### What you will do
Search the data for the word "alleged" and copy out every line that has it.

### Raw data
###

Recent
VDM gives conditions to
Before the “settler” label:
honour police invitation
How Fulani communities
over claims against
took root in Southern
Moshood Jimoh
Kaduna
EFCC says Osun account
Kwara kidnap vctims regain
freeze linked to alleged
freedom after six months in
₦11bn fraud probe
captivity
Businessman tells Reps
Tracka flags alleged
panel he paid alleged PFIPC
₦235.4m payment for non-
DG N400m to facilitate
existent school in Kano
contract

###

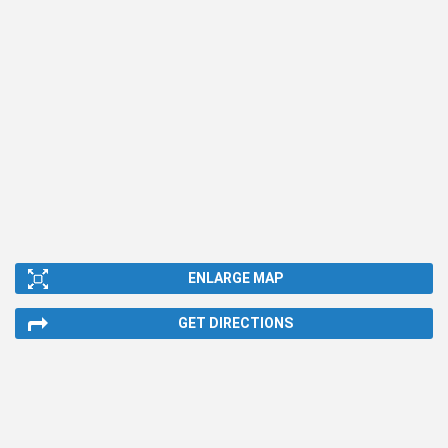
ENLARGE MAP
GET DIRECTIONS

###

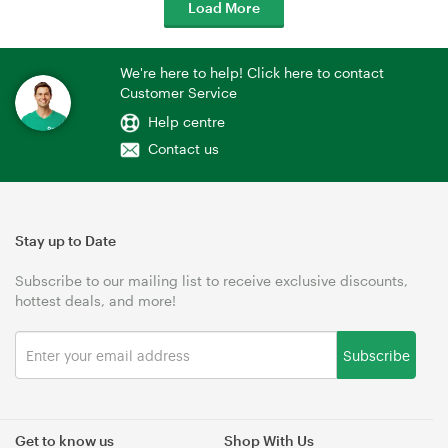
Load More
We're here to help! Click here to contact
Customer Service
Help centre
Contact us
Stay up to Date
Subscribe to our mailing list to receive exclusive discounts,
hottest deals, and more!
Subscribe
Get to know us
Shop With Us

###

### Answer box
freeze linked to alleged
Tracka flags alleged
panel he paid alleged PFIPC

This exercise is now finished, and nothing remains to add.